Spending Review “Walked A Tightrope”

Although the Spending Review announced yesterday (June 26) by Chancellor George Osborne provoked anger from public sector workers and other critics, business leaders and groups generally welcomed the plans but said they would have liked to have seen further cuts to public spending and a greater emphasis on infrastructure investment.

Amongst measures announced in the Review, which will cut £11.5bn from Whitehall departments, the Chancellor revealed he will apply a ‘temperature test’ to ex-pat pensioners, depriving many of their winter fuel allowance, and has reduced the local government department budget by 60 per cent.
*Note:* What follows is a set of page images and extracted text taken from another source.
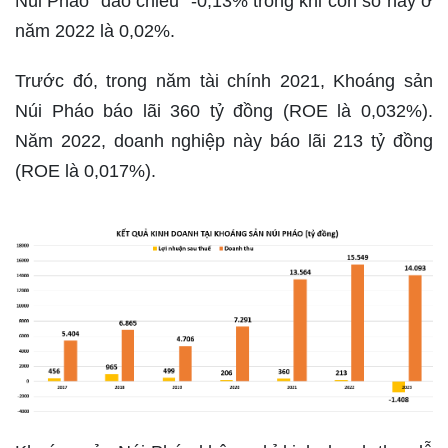
Núi Pháo "đảo chiều" -0,13% trong khi con số này ở
năm 2022 là 0,02%.
Trước đó, trong năm tài chính 2021, Khoáng sản
Núi Pháo báo lãi 360 tỷ đồng (ROE là 0,032%).
Năm 2022, doanh nghiệp này báo lãi 213 tỷ đồng
(ROE là 0,017%).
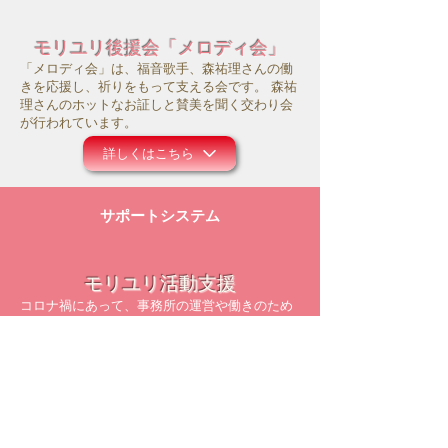
モリユリ後援会「メロディ会」
「メロディ会」は、福音歌手、森祐理さんの働
きを応援し、祈りをもって支える会です。 森祐
理さんのホットなお証しと賛美を聞く交わり会
が行われています。
詳しくはこちら
サポートシステム
モリユリ活動支援
コロナ禍にあって、事務所の運営や働きのため
にお祈り頂ければ幸いです。また主のお導きの
中で、ご献金等のご支援を頂けましたら大変感
謝に存じます。
詳しくはこちら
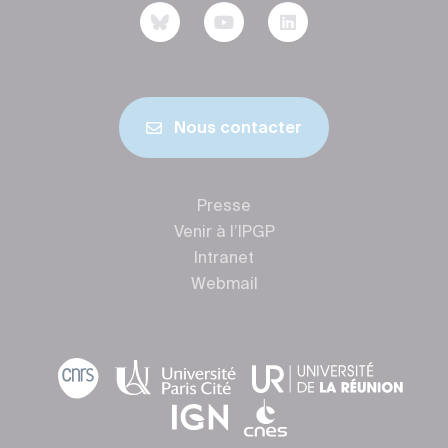
Nous contacter
Presse
Venir à l’IPGP
Intranet
Webmail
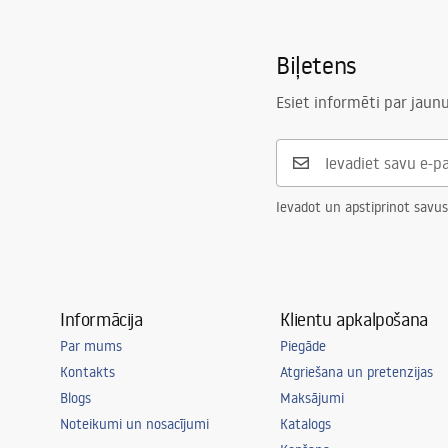
Biļetens
Esiet informēti par jau
Ievadot un apstiprinot savus
Informācija
Klientu apkalpošana
Par mums
Piegāde
Kontakts
Atgriešana un pretenzijas
Blogs
Maksājumi
Noteikumi un nosacījumi
Katalogs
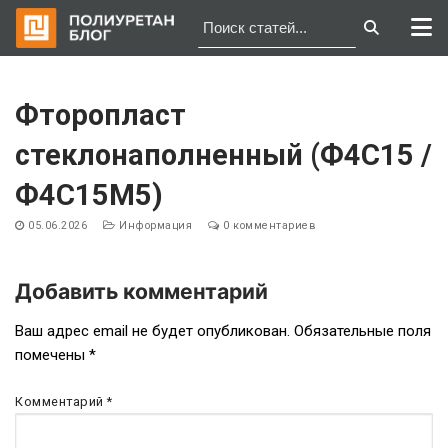
Перейти
к
Фторопласт
содержимому
стеклонаполненный (Ф4С15 /
Ф4С15М5)
05.06.2026
Информация
0 комментариев
Добавить комментарий
Навигация
Ваш адрес email не будет опубликован.
Обязательные поля
помечены
*
по
записям
Комментарий
*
However, Mr Osborne also announced £100bn of spending on the UK’s energy and transport infrastructure between 2015 and 2020, seeing it as the most effective engine for economic growth, which was welcomed by business leaders.

Director General of the CBI, John Cridland said that the Chancellor has “carefully walked a tightrope of protecting growth, while making sizeable savings to pay down the debt.”

Details of the infrastructure boost will be announced later today by Chief Secretary to the Treasury Danny Alexander, but the focus is expected to be on energy, although there will almost certainly be plans to build schools and affordable housing and more will be spent on scientific research.

Meanwhile, although the budget for HM Revenue & Customs (HMRC) has been cut by 5 per cent, the department has been instructed to raise an extra £1bn in revenue by targeting tax avoidance and evasion, fraud and debt.

HMRC’s target for extra tax revenue has increased from £23.5bn in 2014-15 to £24.5bn in 2015-16. According to Treasury estimates, the department should be able to deliver £130m of efficiency savings by 2015-16 through “improved productivity and further digital transformation, reducing inefficient manual processing and dealing with error”.